Records below:

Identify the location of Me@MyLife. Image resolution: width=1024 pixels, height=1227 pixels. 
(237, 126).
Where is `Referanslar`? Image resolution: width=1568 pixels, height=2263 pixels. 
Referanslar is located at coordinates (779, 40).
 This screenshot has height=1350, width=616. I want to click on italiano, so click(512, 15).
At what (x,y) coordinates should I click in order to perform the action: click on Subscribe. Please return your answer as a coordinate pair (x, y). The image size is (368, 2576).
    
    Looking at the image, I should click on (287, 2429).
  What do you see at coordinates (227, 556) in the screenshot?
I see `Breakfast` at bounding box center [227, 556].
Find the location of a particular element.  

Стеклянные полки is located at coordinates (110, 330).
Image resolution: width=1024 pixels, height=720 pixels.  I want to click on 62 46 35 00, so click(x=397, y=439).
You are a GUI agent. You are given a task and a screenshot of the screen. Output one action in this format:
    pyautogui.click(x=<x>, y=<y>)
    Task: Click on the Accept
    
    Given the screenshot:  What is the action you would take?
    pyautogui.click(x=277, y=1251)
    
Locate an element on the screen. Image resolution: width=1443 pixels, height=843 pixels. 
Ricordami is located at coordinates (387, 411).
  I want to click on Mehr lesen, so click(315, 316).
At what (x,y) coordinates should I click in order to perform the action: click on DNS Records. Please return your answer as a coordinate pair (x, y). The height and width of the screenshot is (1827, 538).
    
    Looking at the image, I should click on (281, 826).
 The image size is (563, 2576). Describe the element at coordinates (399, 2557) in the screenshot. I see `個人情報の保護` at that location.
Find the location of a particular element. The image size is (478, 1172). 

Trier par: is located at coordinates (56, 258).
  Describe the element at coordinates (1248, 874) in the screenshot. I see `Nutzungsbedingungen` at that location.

End of Records.

→ Work to complete
Set out the records again, exactly as they appear above.

→ Problem solution
Identify the location of Me@MyLife. Image resolution: width=1024 pixels, height=1227 pixels. 
(237, 126).
Where is `Referanslar`? Image resolution: width=1568 pixels, height=2263 pixels. 
Referanslar is located at coordinates (779, 40).
 This screenshot has height=1350, width=616. I want to click on italiano, so click(512, 15).
At what (x,y) coordinates should I click in order to perform the action: click on Subscribe. Please return your answer as a coordinate pair (x, y). The image size is (368, 2576).
    
    Looking at the image, I should click on (287, 2429).
  What do you see at coordinates (227, 556) in the screenshot?
I see `Breakfast` at bounding box center [227, 556].
Find the location of a particular element.  

Стеклянные полки is located at coordinates (110, 330).
Image resolution: width=1024 pixels, height=720 pixels.  I want to click on 62 46 35 00, so click(x=397, y=439).
You are a GUI agent. You are given a task and a screenshot of the screen. Output one action in this format:
    pyautogui.click(x=<x>, y=<y>)
    Task: Click on the Accept
    
    Given the screenshot:  What is the action you would take?
    pyautogui.click(x=277, y=1251)
    
Locate an element on the screen. Image resolution: width=1443 pixels, height=843 pixels. 
Ricordami is located at coordinates (387, 411).
  I want to click on Mehr lesen, so click(315, 316).
At what (x,y) coordinates should I click in order to perform the action: click on DNS Records. Please return your answer as a coordinate pair (x, y). The height and width of the screenshot is (1827, 538).
    
    Looking at the image, I should click on (281, 826).
 The image size is (563, 2576). Describe the element at coordinates (399, 2557) in the screenshot. I see `個人情報の保護` at that location.
Find the location of a particular element. The image size is (478, 1172). 

Trier par: is located at coordinates (56, 258).
  Describe the element at coordinates (1248, 874) in the screenshot. I see `Nutzungsbedingungen` at that location.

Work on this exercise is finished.